How Many Iterations to Pick Best KCluster?
To pick the best set of KMeans clusters centroids for each training set, how many times should be generate the centroids to find the best? 10? 100? 1000? The higher number provides the higher probability of finding the the centroids with the lowest Eout.
Thanks, David 
Re: How Many Iterations to Pick Best KCluster?
Quote:

Re: How Many Iterations to Pick Best KCluster?
Different problem If you start with different initial centroids you get different results.

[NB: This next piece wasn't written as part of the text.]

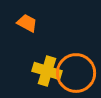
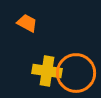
yellow cross: rotated 8 degrees counterclockwise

If you run it enough you can materially change Ein and Eout because of a better centroid result.
By itself Kmeans clustering doesn't guarantee an optimal result although it reaches a stable result quickly (especially with so few data points). 
Re: How Many Iterations to Pick Best KCluster?
Quote:

Re: How Many Iterations to Pick Best KCluster?
It was mentioned in lectures that you in general should try different initilizations.
However, I didn't do this... I just started with K random real data points. This strategy favours the SVM model when we compare classification performance, but since we execute the experiment many times this type of bias should be diminishing. 
Re: How Many Iterations to Pick Best KCluster?
I'm getting a difference of two letters in the answer between using the first kmeans cluster returned and testing 50 clusters per training data set.
If I can't get an official answer....those who submitted the correct answer, was it one iteration or a high number of iterations to choose the centroids for RBF? 
Re: How Many Iterations to Pick Best KCluster?
Each experiment should start with a random selection of points without regard to the data set. Lloyd's algorithm is then applied to these points to discover a set of centroids. This is unsupervised learning; i.e., the training data labels are not considered. It is not intended that one should find the optimal centroids, only that one finds some set of kmeans clusters.

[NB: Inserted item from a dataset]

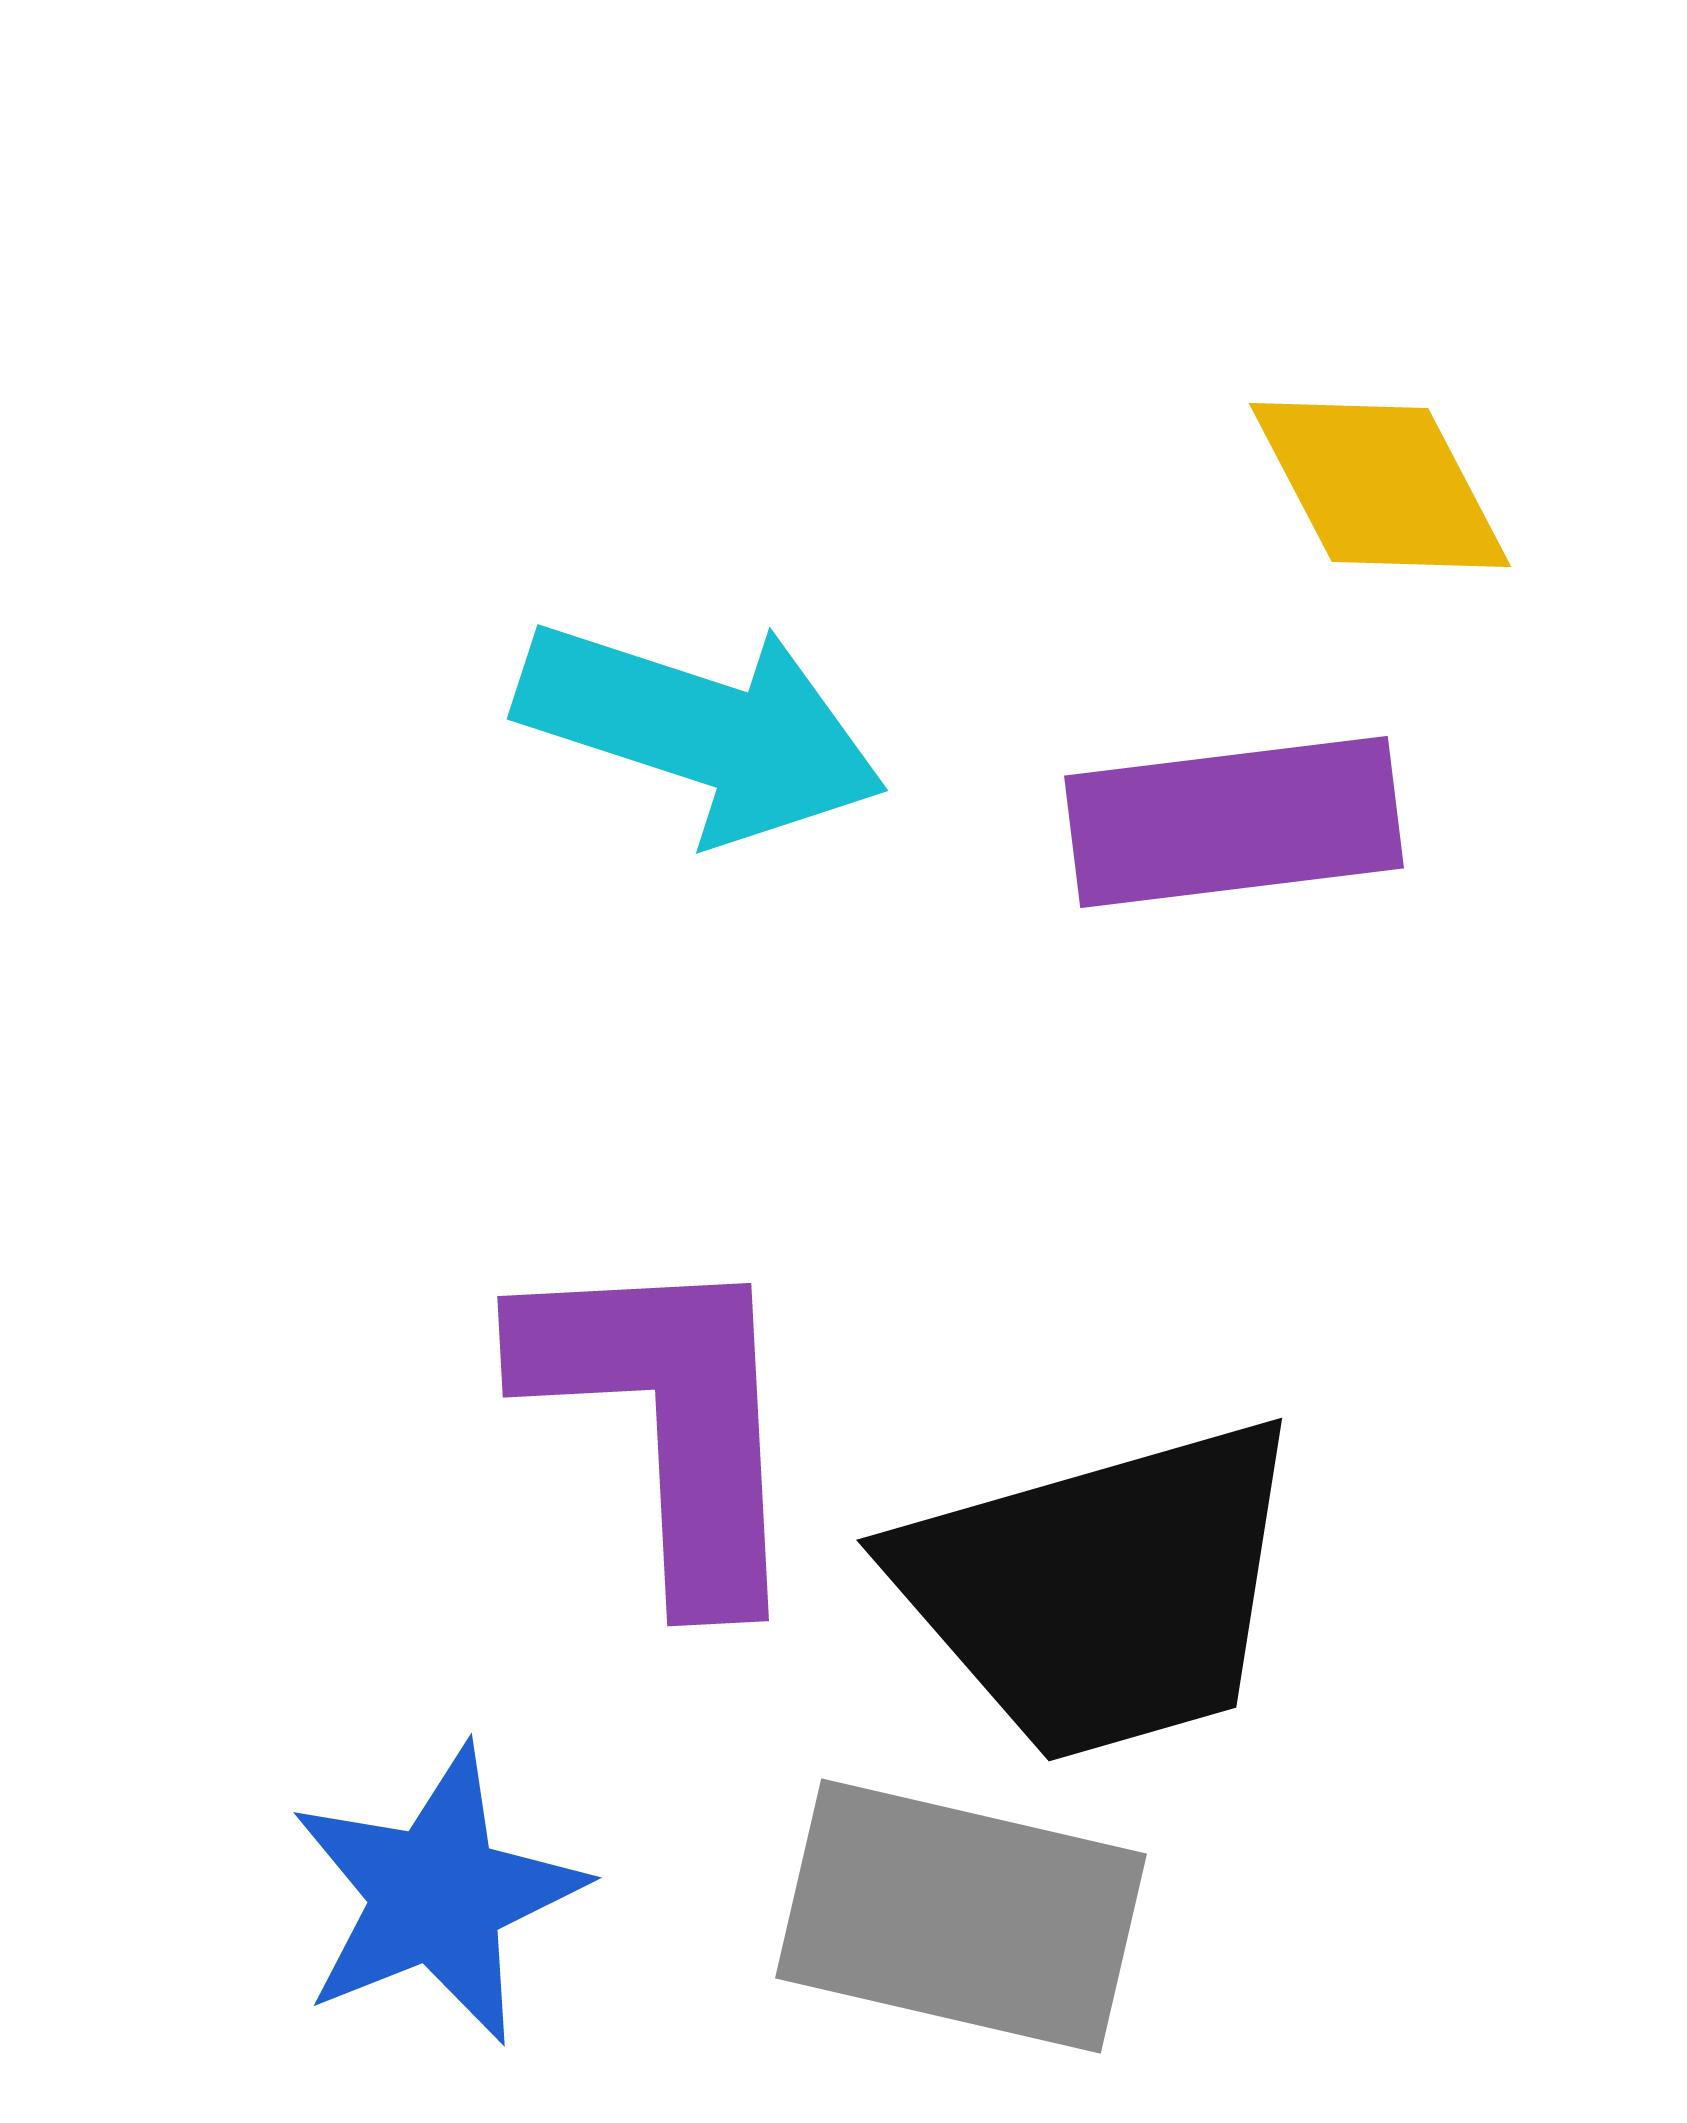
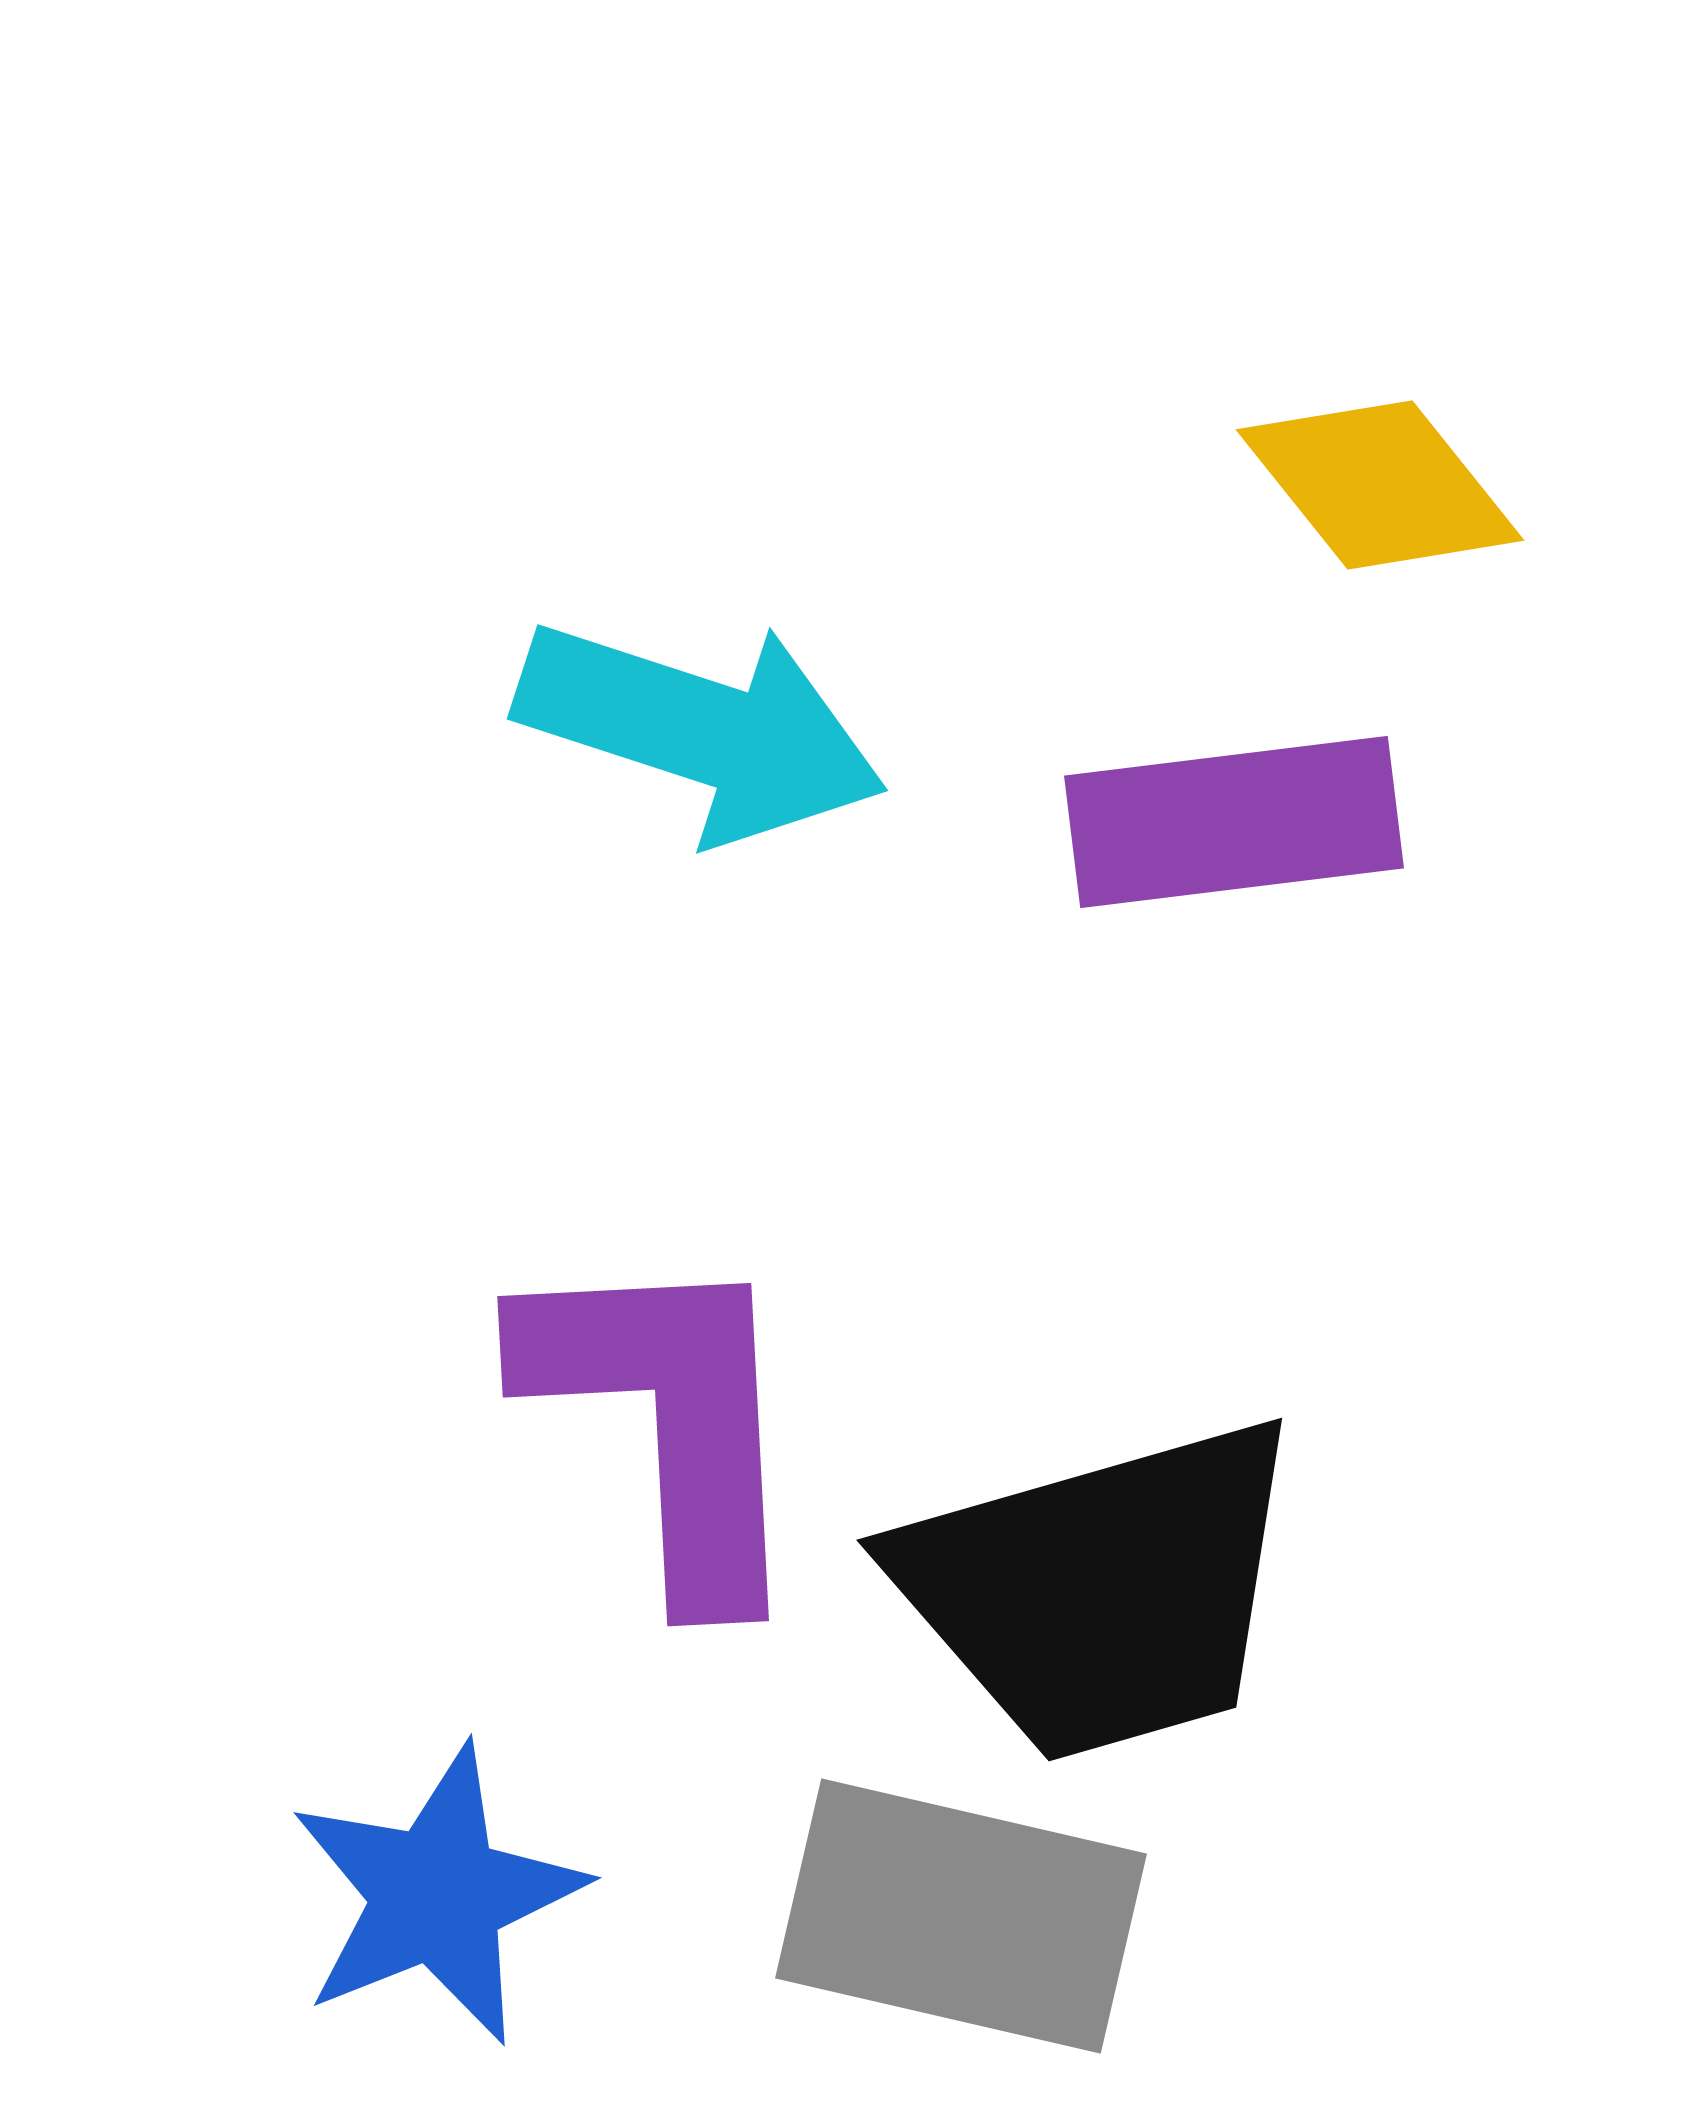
yellow diamond: rotated 11 degrees counterclockwise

Re: How Many Iterations to Pick Best KCluster?
The location of the centroids is fully dependent on the training data. Lloyd's algorithm doesn't find an optimal solution; Kmeans clustering requires multiple centroid selections to determine the best fit. This reduces the 'luck' in your initial random centroid selections.

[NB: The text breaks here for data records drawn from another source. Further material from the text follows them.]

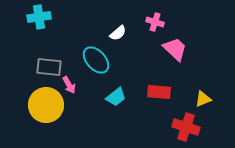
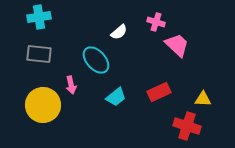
pink cross: moved 1 px right
white semicircle: moved 1 px right, 1 px up
pink trapezoid: moved 2 px right, 4 px up
gray rectangle: moved 10 px left, 13 px up
pink arrow: moved 2 px right; rotated 18 degrees clockwise
red rectangle: rotated 30 degrees counterclockwise
yellow triangle: rotated 24 degrees clockwise
yellow circle: moved 3 px left
red cross: moved 1 px right, 1 px up
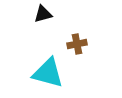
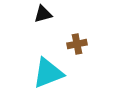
cyan triangle: rotated 36 degrees counterclockwise
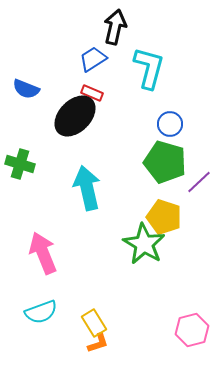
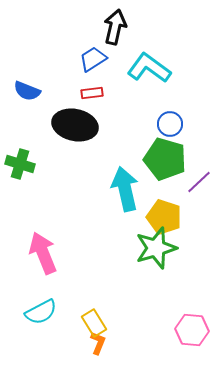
cyan L-shape: rotated 69 degrees counterclockwise
blue semicircle: moved 1 px right, 2 px down
red rectangle: rotated 30 degrees counterclockwise
black ellipse: moved 9 px down; rotated 57 degrees clockwise
green pentagon: moved 3 px up
cyan arrow: moved 38 px right, 1 px down
green star: moved 12 px right, 4 px down; rotated 24 degrees clockwise
cyan semicircle: rotated 8 degrees counterclockwise
pink hexagon: rotated 20 degrees clockwise
orange L-shape: rotated 50 degrees counterclockwise
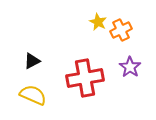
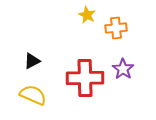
yellow star: moved 11 px left, 7 px up
orange cross: moved 5 px left, 2 px up; rotated 20 degrees clockwise
purple star: moved 7 px left, 2 px down
red cross: rotated 9 degrees clockwise
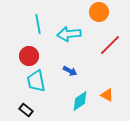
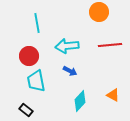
cyan line: moved 1 px left, 1 px up
cyan arrow: moved 2 px left, 12 px down
red line: rotated 40 degrees clockwise
orange triangle: moved 6 px right
cyan diamond: rotated 15 degrees counterclockwise
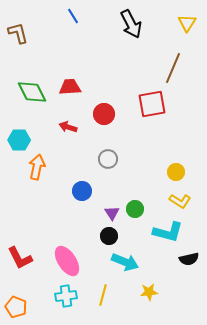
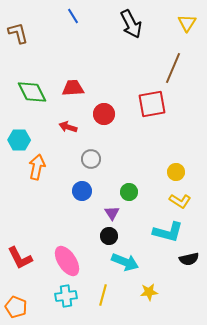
red trapezoid: moved 3 px right, 1 px down
gray circle: moved 17 px left
green circle: moved 6 px left, 17 px up
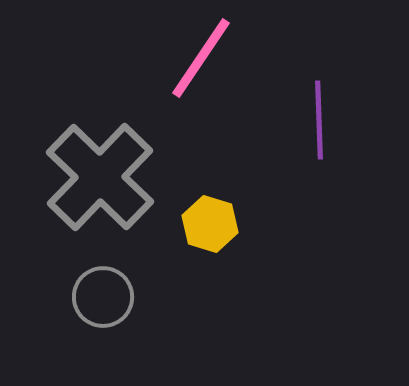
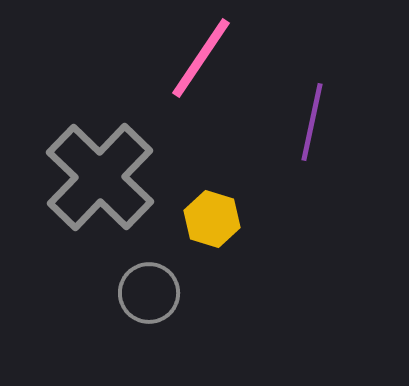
purple line: moved 7 px left, 2 px down; rotated 14 degrees clockwise
yellow hexagon: moved 2 px right, 5 px up
gray circle: moved 46 px right, 4 px up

Re: How Many Iterations to Pick Best KCluster?
Quote:
There are different approaches to choosing the centers that may lead to different performance. The above approach is the one used in this problem. 
Re: How Many Iterations to Pick Best KCluster?
Oops...less than an hour and I have to rerun all 5...

Re: How Many Iterations to Pick Best KCluster?
How close is the criteria for no change? .1? .5?

Re: How Many Iterations to Pick Best KCluster?
Quote:

Re: How Many Iterations to Pick Best KCluster?
You don't need a lot of runs or a lot of test points to get good results :)
My tests took ~3 minutes per test (you only need 3) and gave me the good answers for that part of the final. 
Re: How Many Iterations to Pick Best KCluster?
Each data set has 100 entries. I run the test 500 times, each creating a new training and test data set. I compute a new set of centroids for each new new training set. Then evaluate the result.
What is the tolerance between two Eins or 2 Eout whether they are the same? 
All times are GMT 7. The time now is 08:01 PM. 
Powered by vBulletin® Version 3.8.3
Copyright ©2000  2021, Jelsoft Enterprises Ltd.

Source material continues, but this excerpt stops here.